Former intelligence minister Ronnie Kasrils — who suspects his signature was forged as part of a corruption scheme to siphon money into the controversial Principal Agents Network (PAN) has long been highly critical of the lack of transparency within the SSA and says Zuma should be the last person to complain about the report's findings. 

"He is very much responsible for the rot, because we know now with the Watsons and the Guptas, et al. that it's not just this area," he told DW. 

A young South African protester waves a South African flag and holds a sign which reads 'stop corruption'

South Africans are increasingly expressing their outrage at ongoing government corruption scandals

Former Minister of Police and current member of the ANC national executive committee, Fikile Mbalula, also claims he was spied on by rogue intelligence agents.

Feinstein says it's not difficult to connect the dots between political appropriation in the SSA and pervasive corruption in South Africa. "It is crucial that it has come out in the open the extent to which the South African Intelligence Agency was being used extensively to fight internal political battles within the ANC and also playing a very important role in the corruption scandals that have been taking place in a process that has become known as state capture," he told DW.

Read more: South Africa: The rise and fall of the ANC

Ramaphosa 'relaxed' about outcome

President Cyril Ramaphosa offered a careful response to the report, telling reporters its contents were currently being discussed within the intelligence community before the implementation of its recommendations. "It is good to be transparent and let these things come out so that we can repair whatever damage has been done in the past," he said "I am really relaxed that we are on a really good and strong path and this is how we continue to build the state."

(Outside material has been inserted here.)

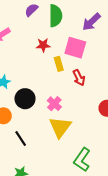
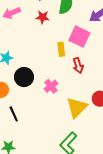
red star: (43, 45) -> (43, 17), moved
yellow triangle: (60, 127) -> (77, 107), moved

However, given the number of post-Zuma corruption inquires currently taking place in South Africa, Feinstein is wary of the chances of a satisfactory outcome. 

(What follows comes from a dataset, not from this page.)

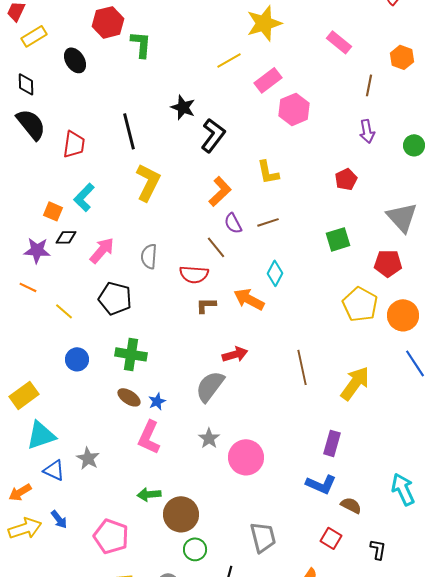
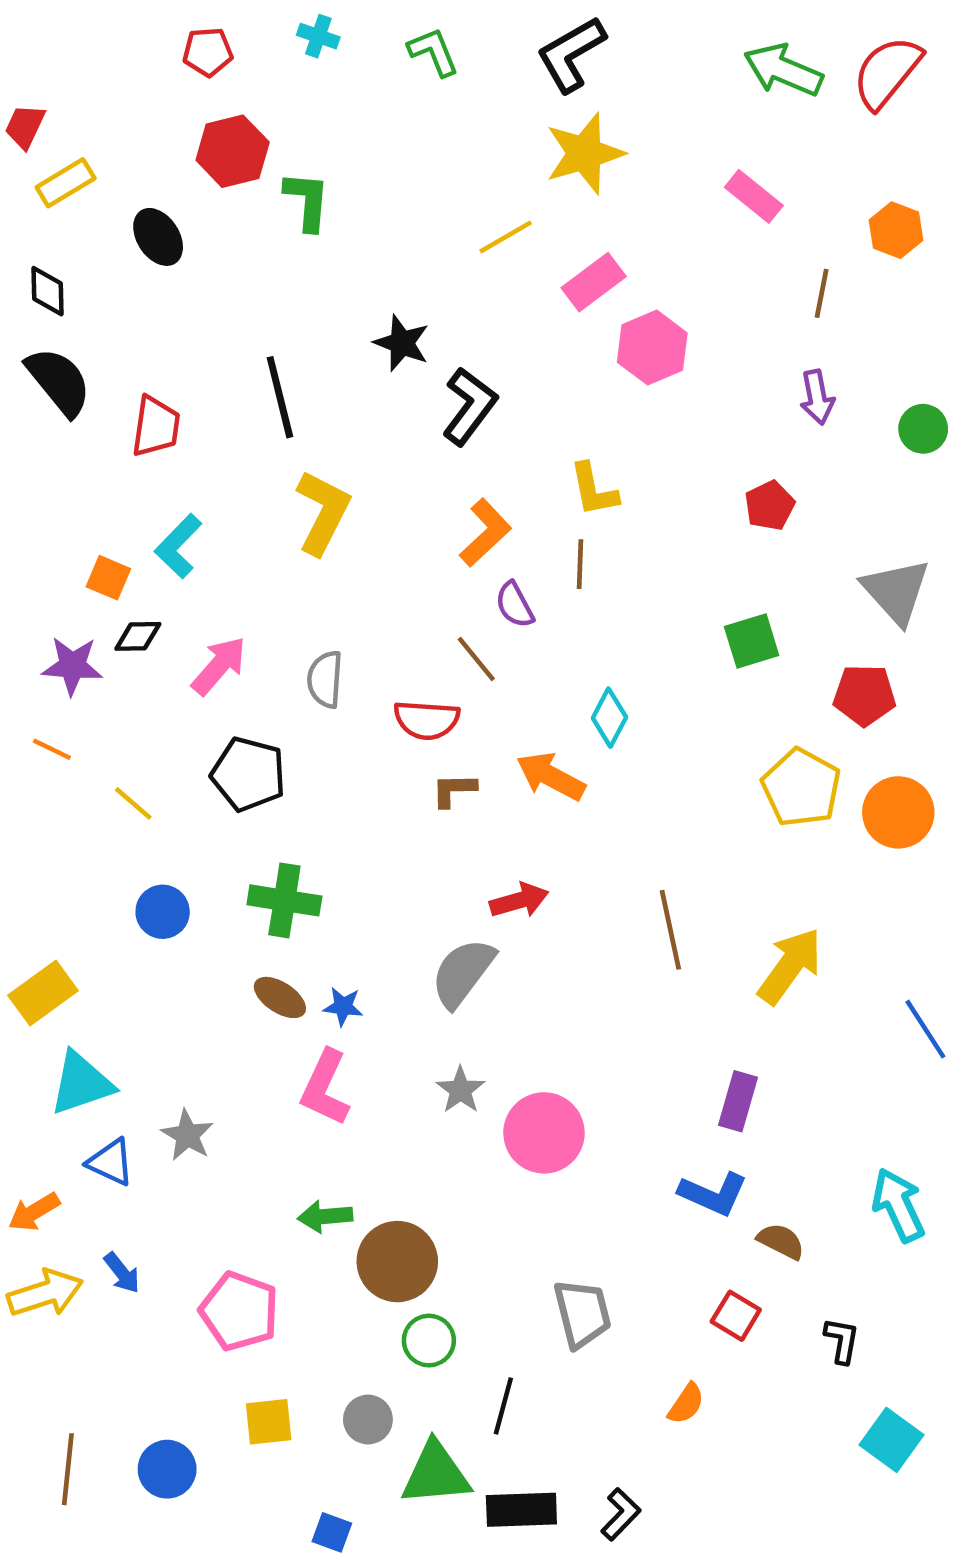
brown line: (268, 222) -> (580, 564), moved, turned -70
blue line: (415, 363) -> (925, 1029), moved
blue star: (157, 401) -> (343, 1007), turned 30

Former South African President Jacob Zuma stares out at the crowd on a podium at the ANC party conference. Current President Cyril Ramaphosa sits next to him with a laptop.

Former President Jacob Zuma (left) strongly denies the allegations, however current President Cyril Ramaphosa (right) says the commission is a step in the right direction

"It's unclear at this point what is going to happen to all of the information that has come out of the various commissions of inquiry that are going on in South Africa at the moment," he says. "Whether in fact the new head of the National Prosecuting Authority is going to turn this evidence into actual charges against very high profile individuals who have been implicated in this and other scandals." 

The timing of the report may result in a difficult election for Ramaphosa and the ANC. With South Africans due to head to the polls in just two months, the ANC remains heavily factionalized and unpopular with many would-be voters.